At least 150 Mexicans have been killed or wounded by guns trafficked under the ATF’s Operation Fast and Furious, according to a Mexican lawmaker.

Such policies, including training of the Mexican military, have ultimately enabled the cartels to gain technology, weaponry, strategies and capabilities that they previously didn’t have, Medina said.

“It’s just insane,” said Medina.

He also noted that the illegal drug trade extends north of the border into Orange County, with the I-5 freeway serving as a major corridor into the U.S.

“Sometimes we think all that is happening in Mexico, but it’s really happening here” too, said Medina.

“It’s happening, but nobody really notices.”

Medina said U.S. authorities should invest in drug rehab programs that reduce demand for illegal drugs in the first place.  Plans should also incorporate input from community members, like the mothers of the missing 43 students, he said.

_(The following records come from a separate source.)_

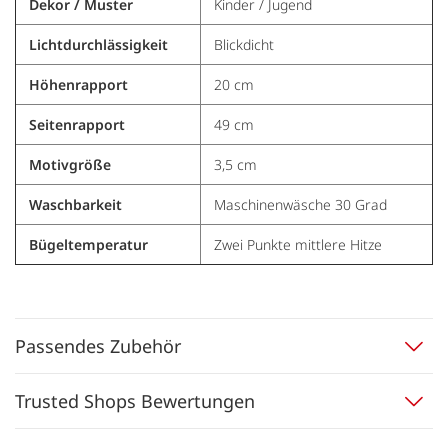
Dekor / Muster
Kinder / Jugend
Lichtdurchlässigkeit
Blickdicht
Höhenrapport
20 cm
Seitenrapport
49 cm
Motivgröße
3,5 cm
Waschbarkeit
Maschinenwäsche 30 Grad
Bügeltemperatur
Zwei Punkte mittlere Hitze
Passendes Zubehör
Trusted Shops Bewertungen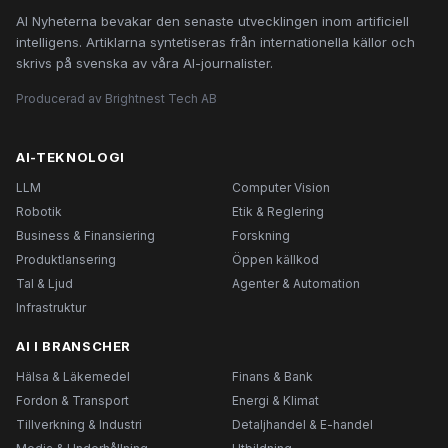
AI Nyheterna bevakar den senaste utvecklingen inom artificiell
intelligens. Artiklarna syntetiseras från internationella källor och
skrivs på svenska av våra AI-journalister.
Producerad av Brightnest Tech AB
AI-TEKNOLOGI
LLM
Computer Vision
Robotik
Etik & Reglering
Business & Finansiering
Forskning
Produktlansering
Öppen källkod
Tal & Ljud
Agenter & Automation
Infrastruktur
AI I BRANSCHER
Hälsa & Läkemedel
Finans & Bank
Fordon & Transport
Energi & Klimat
Tillverkning & Industri
Detaljhandel & E-handel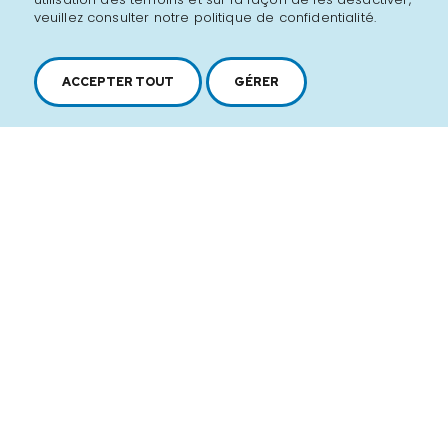
veuillez consulter notre politique de confidentialité.
ACCEPTER TOUT
GÉRER
2616, boul. Jacques-Cartier Est,
Longueuil, Québec,
J4N 1P8
1 450 646-2591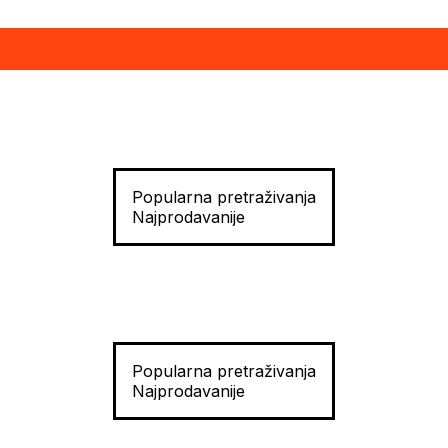
Popularna pretraživanja
Najprodavanije
Popularna pretraživanja
Najprodavanije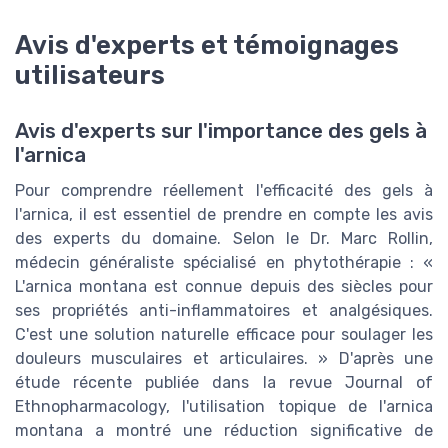
Avis d'experts et témoignages
utilisateurs
Avis d'experts sur l'importance des gels à
l'arnica
Pour comprendre réellement l'efficacité des gels à
l'arnica, il est essentiel de prendre en compte les avis
des experts du domaine. Selon le Dr. Marc Rollin,
médecin généraliste spécialisé en phytothérapie : «
L'arnica montana est connue depuis des siècles pour
ses propriétés anti-inflammatoires et analgésiques.
C'est une solution naturelle efficace pour soulager les
douleurs musculaires et articulaires. » D'après une
étude récente publiée dans la revue Journal of
Ethnopharmacology, l'utilisation topique de l'arnica
montana a montré une réduction significative de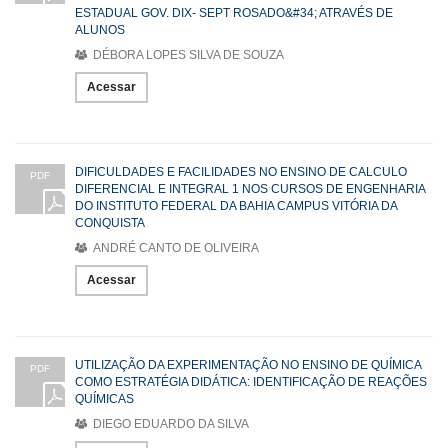
ESTADUAL GOV. DIX- SEPT ROSADO&#34; ATRAVÉS DE
ALUNOS
DÉBORA LOPES SILVA DE SOUZA
Acessar
DIFICULDADES E FACILIDADES NO ENSINO DE CALCULO
PDF
DIFERENCIAL E INTEGRAL 1 NOS CURSOS DE ENGENHARIA
DO INSTITUTO FEDERAL DA BAHIA CAMPUS VITÓRIA DA
CONQUISTA
ANDRÉ CANTO DE OLIVEIRA
Acessar
UTILIZAÇÃO DA EXPERIMENTAÇÃO NO ENSINO DE QUÍMICA
PDF
COMO ESTRATÉGIA DIDÁTICA: IDENTIFICAÇÃO DE REAÇÕES
QUÍMICAS
DIEGO EDUARDO DA SILVA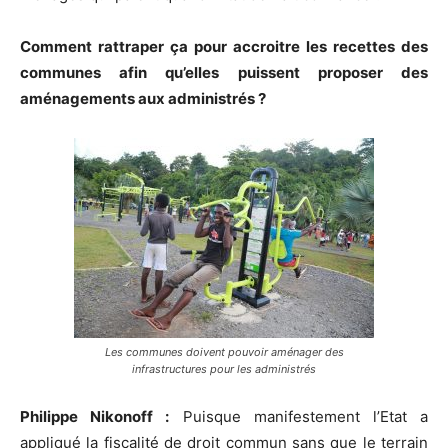
Comment rattraper ça pour accroitre les recettes des
communes afin qu’elles puissent proposer des
aménagements aux administrés ?
Les communes doivent pouvoir aménager des
infrastructures pour les administrés
Philippe Nikonoff :
Puisque manifestement l’Etat a
appliqué la fiscalité de droit commun sans que le terrain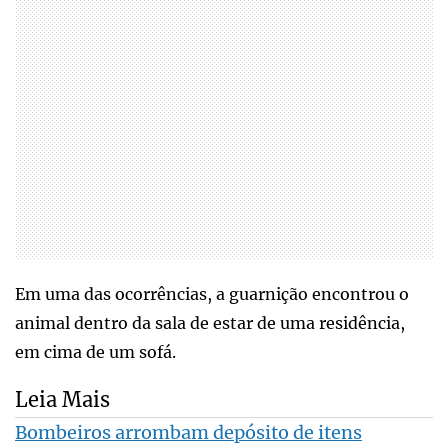
Em uma das ocorrências, a guarnição encontrou o
animal dentro da sala de estar de uma residência,
em cima de um sofá.
Leia Mais
Bombeiros arrombam depósito de itens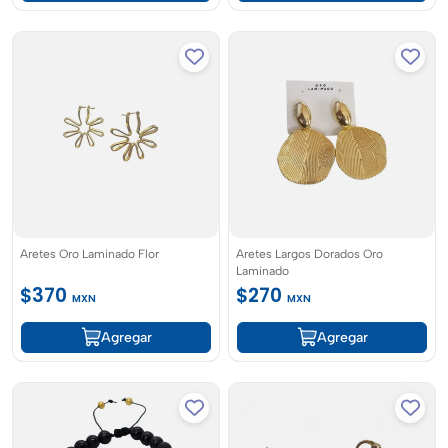
Aretes Oro Laminado Flor
Aretes Largos Dorados Oro
Laminado
$370
$270
MXN
MXN
Agregar
Agregar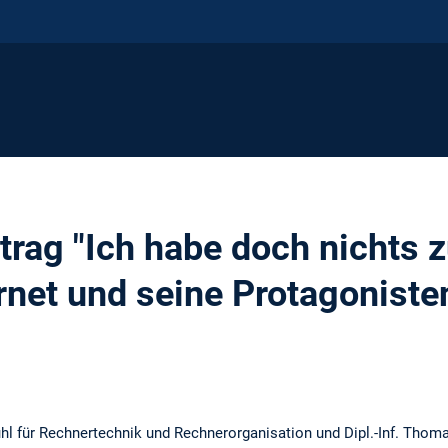
trag "Ich habe doch nichts 
rnet und seine Protagoniste
uhl für Rechnertechnik und Rechnerorganisation und Dipl.-Inf. Thomas 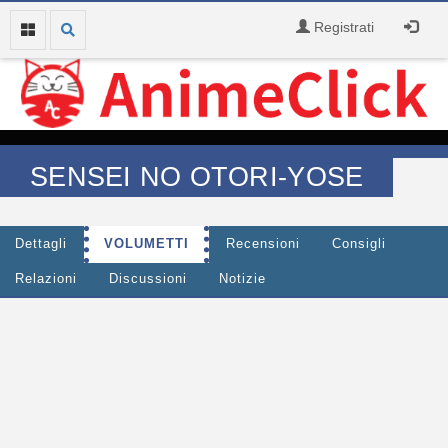
Registrati
SENSEI NO OTORI-YOSE
Dettagli
VOLUMETTI
Recensioni
Consigli
Relazioni
Discussioni
Notizie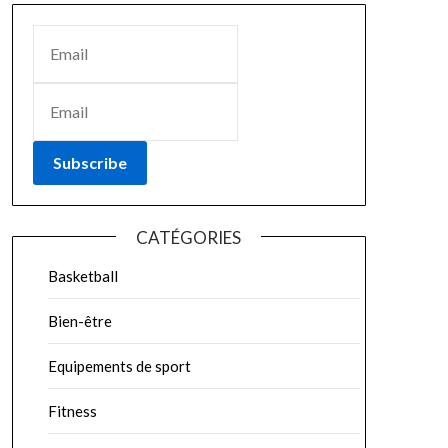
Subscribe
CATÉGORIES
Basketball
Bien-être
Equipements de sport
Fitness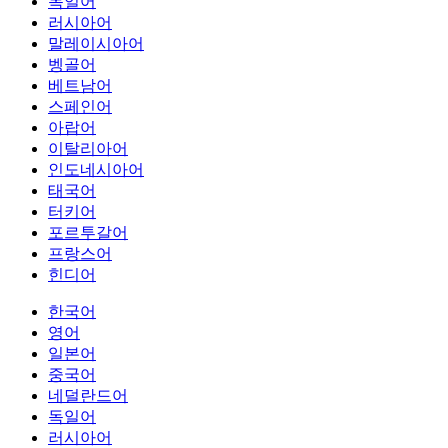
독일어
러시아어
말레이시아어
벵골어
베트남어
스페인어
아랍어
이탈리아어
인도네시아어
태국어
터키어
포르투갈어
프랑스어
힌디어
한국어
영어
일본어
중국어
네덜란드어
독일어
러시아어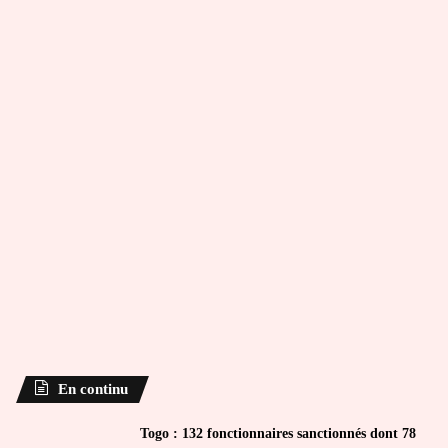
En continu
Togo : 132 fonctionnaires sanctionnés dont 78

“They’re the ones that know best” about corruption and the situation on the ground, Medina said of community members.

Protest organizers say they plan to keep up their demonstrations about state-sponsored violence in Mexico.

México es familia. And more than a foreign policy, it’s our people. That’s one of the reasons [that] – rain or shine, we’re gonna be here,” said Emmanuel Gonzales, a senior at Beckman High School in Irvine who has helped organize recent protests.

“Some of them have to go through rape, through kidnappings, through killings, and that’s our family,” he continued. “If we don’t see any change soon, we’ll continue to be back in the streets raising our voice, because these things can’t happen.”